Meghan Wilson and daughter Vivian, 2, at their home in Scotch Plains, N.J. Wilson and her husband believe medical use of marijuana could help their daughter with a form of epilepsy.
Meghan Wilson and daughter Vivian, 2, at their home in Scotch Plains, N.J. Wilson and her husband believe medical use of marijuana could help their daughter with a form of epilepsy. (APRIL SAUL / Staff Photographer)
Posted: August 02, 2013

Parents who have been fighting for changes in the state's medical marijuana law so they can provide the drug to their severely ill children took their campaign to Gov. Christie's office Thursday, armed with more than 2,100 letters from supporters.

In New Jersey, sick children are allowed to use cannabis under the three-year-old law, but strict regulations and problems in implementation have made it impossible for any of them to obtain marijuana.

The governor has until Thursday to sign or veto a bill that would change three of the more cumbersome requirements, including one that bans edible cannabis, the type children can easily use.

Christie was not at the Statehouse when the letters were delivered, and in the past rebuffed the parents' requests for a personal meeting.

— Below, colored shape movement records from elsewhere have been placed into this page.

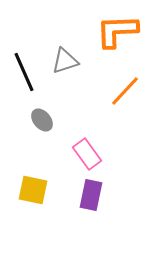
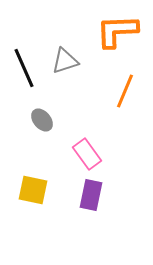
black line: moved 4 px up
orange line: rotated 20 degrees counterclockwise
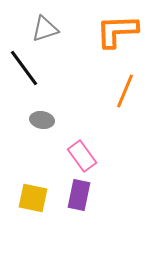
gray triangle: moved 20 px left, 32 px up
black line: rotated 12 degrees counterclockwise
gray ellipse: rotated 40 degrees counterclockwise
pink rectangle: moved 5 px left, 2 px down
yellow square: moved 8 px down
purple rectangle: moved 12 px left
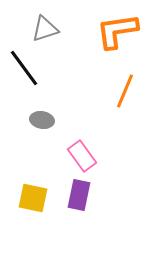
orange L-shape: rotated 6 degrees counterclockwise
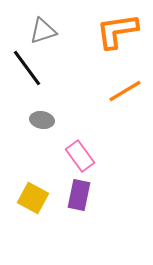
gray triangle: moved 2 px left, 2 px down
black line: moved 3 px right
orange line: rotated 36 degrees clockwise
pink rectangle: moved 2 px left
yellow square: rotated 16 degrees clockwise
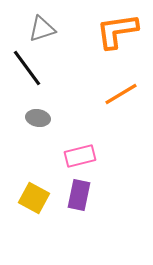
gray triangle: moved 1 px left, 2 px up
orange line: moved 4 px left, 3 px down
gray ellipse: moved 4 px left, 2 px up
pink rectangle: rotated 68 degrees counterclockwise
yellow square: moved 1 px right
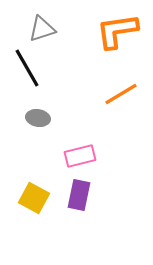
black line: rotated 6 degrees clockwise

On his radio program, Ask the Governor, on New Jersey 101.5 FM Wednesday, Christie said of the bill: "I think we've got to be very careful. . . . It's on my desk. I'm examining it. I'm hoping to come up with a solution that will be helpful to these families, but also helpful to all families in New Jersey so that we don't become Colorado or California." He has criticized those states for lax regulations.

In other remarks Christie made last month, he said that New Jersey's program was limited to patients with a terminal or debilitating illness, but that when it came to children, "I'm very reluctant."

Meghan Wilson of Scotch Plains, Union County, said she wanted to meet with him personally to explain that her 2-year-old, Vivian, suffers from daily seizures that have not responded to various barbiturates and other prescribed drugs. Marijuana would be a last resort for her child, she said.

Parents of children in Colorado and California who have the same rare condition, Dravet syndrome, have reported success with medical marijuana, and Wilson would like to see whether it works for her daughter.

Brian Wilson, Vivian's father, said Christie's remarks showed he did not understand the situation: "If there was a mild, light drug you could give your child to stop her seizures, why would you say she can only take prescription drugs with much more serious side effects?"

The bill would lift a regulation that limits dispensaries to selling only three strains. Wilson says it may not be feasible for them to offer a special strain for children with Dravet, which would have high levels of cannabidiol to stop seizures and would remove the THC, the euphoric ingredient.

The bill also would require children to obtain a single doctor's recommendation to get approval to use cannabis, the same as adults. Currently, children must also get a pediatrician and psychiatrist to sign off on their treating doctor's recommendation, which the parents say is a tough hurdle.

Jennie Stormes of Hope, Warren County, teamed up with the Wilsons to get the bill signed. Her son, Jackson, 14, also suffers from Dravet. He has had brain surgery and has used more than 30 prescription drugs over the years, with little success.

Jackson and Vivian were both issued medical-marijuana cards in February, but have been unable to get cannabis. The single New Jersey dispensary that opened last year limited its clientele and is temporarily closed because of business problems.

Two other dispensaries are scheduled to open this fall, but they will not be permitted to sell the edible cannabis that children could easily use.